- Parce qu’au-delà des problèmes économico-politiques, auxquels les ramènent à la fois la vulgate marxiste et la vulgate libérale, on voit bien que la question des identités traverse les siècles, les modes de vie, les bouleversements géopolitiques, les changements économiques. Et que ni le citoyennisme mondial, ni l’anti-mondialisme économiciste, ni le tiers-mondisme, toutes attitudes issues de la condescendance occidentale (ignorante de la réalité culturelle profonde de ces régions du monde « où on se bat encore pour des idées religieuses ou des affaires de traditions locales ») toutes idéologies issues de notre universalisme abstrait, ne pourront régler ces problèmes. D’autant que nous les connaissons nous-mêmes, bien qu’à une autre échelle (Irlande, Pays Basque, Corse, Kosovo, etc.) ;

Seule une Déclaration Universelle des Devoirs envers les Langues et les Cultures qui :
- organiserait un débat planétaire où toutes les communautés linguistico-culturelles du monde seraient convoquées, afin que toutes les questions soient passées au crible de chaque culture (chaque religion, chaque tradition…) ;
- de ce fait, ne réduirait pas la question au strict problème des langues, et, qui pis est, aux langues comme outils de communication, mais envisagerait le problème du langage lui-même, et de son rapport avec la pensée, et donc avec les pensées des différentes civilisations ;

Seule une telle déclaration pourra venir compléter la Déclaration des Droits de l’Homme.
Viendra.
C’est à vivre cette aventure que nous convions tous les pionniers de la pensée et de l’action d’aujourd’hui.

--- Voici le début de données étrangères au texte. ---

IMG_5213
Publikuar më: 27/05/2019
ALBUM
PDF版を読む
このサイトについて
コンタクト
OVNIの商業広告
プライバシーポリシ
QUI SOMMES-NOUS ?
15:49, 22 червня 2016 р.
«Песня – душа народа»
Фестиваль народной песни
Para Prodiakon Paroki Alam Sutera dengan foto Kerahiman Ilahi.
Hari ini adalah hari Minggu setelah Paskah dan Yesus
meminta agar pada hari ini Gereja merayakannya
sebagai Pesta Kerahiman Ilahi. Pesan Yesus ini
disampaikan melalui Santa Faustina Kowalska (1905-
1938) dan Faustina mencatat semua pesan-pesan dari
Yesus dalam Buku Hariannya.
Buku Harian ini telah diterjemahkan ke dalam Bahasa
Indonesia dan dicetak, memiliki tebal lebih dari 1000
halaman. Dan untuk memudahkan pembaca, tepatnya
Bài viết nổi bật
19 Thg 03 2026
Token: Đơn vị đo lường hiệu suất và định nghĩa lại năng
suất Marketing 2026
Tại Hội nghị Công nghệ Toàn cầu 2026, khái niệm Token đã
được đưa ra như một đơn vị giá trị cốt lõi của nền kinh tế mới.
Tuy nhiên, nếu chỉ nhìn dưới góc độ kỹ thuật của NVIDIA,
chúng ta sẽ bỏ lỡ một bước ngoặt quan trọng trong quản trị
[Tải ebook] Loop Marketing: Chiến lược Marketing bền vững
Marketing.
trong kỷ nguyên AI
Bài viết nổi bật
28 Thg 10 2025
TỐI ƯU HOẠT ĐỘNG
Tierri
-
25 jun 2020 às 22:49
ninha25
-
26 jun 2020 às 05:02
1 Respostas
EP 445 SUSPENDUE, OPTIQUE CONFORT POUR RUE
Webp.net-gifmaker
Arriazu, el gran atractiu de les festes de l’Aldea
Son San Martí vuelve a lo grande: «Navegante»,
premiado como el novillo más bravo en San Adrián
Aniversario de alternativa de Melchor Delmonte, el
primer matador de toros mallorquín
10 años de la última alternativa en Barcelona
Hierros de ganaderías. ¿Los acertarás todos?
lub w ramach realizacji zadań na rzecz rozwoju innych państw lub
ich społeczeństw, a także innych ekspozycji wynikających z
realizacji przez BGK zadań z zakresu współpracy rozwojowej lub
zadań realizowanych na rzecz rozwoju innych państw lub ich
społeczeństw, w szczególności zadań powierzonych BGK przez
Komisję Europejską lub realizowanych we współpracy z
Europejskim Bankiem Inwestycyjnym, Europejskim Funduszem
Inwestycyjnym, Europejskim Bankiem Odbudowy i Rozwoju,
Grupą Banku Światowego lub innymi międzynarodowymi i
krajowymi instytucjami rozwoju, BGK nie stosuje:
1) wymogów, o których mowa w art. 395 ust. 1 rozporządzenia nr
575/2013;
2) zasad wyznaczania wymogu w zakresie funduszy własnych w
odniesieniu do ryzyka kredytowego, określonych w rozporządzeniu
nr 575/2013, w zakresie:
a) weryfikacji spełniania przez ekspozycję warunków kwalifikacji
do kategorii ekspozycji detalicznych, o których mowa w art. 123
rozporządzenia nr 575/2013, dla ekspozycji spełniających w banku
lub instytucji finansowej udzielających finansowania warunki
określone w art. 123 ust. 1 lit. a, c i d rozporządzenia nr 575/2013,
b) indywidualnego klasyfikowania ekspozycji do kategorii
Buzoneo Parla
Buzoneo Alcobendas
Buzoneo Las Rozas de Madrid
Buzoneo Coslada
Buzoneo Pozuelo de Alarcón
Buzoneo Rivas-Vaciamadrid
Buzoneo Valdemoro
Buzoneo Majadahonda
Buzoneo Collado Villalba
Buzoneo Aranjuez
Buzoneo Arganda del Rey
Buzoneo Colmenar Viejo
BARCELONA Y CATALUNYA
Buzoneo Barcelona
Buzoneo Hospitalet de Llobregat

Loin de toutes les idéologies pleines de réponses déjà élaborées, loin de tous les utopismes et de leurs systèmes clos, se tenant à l’écart de tous les pseudo « porte-paroles » des peuples (que les peuples parlent eux-mêmes !), à l’opposé de la mystique « alter-mondialiste » (en disant qu’ « un autre monde est possible » elle accepte implicitement l’idée qu’un monde UN existe déjà, ce qui nie la pluralité bien réelle d’aujourd’hui, et elle nous propose un autre monde un pour demain, alors que ce que veulent les peuples, ce sont la reconnaissance de tous leurs mondes déjà existants), cette aventure exige que les valeurs universelles soient inventées à l’intérieur de chaque culture, chacune en confrontation avec toutes les autres.

Un formidable voyage, qui sera toujours à approfondir, dans l’imagination humaine sous toutes ses formes, ses rêves, ses réalisations. La plus grande entreprise à la fois intellectuelle, éthique et politique qui puisse se concevoir. Où chaque être humain a son rôle.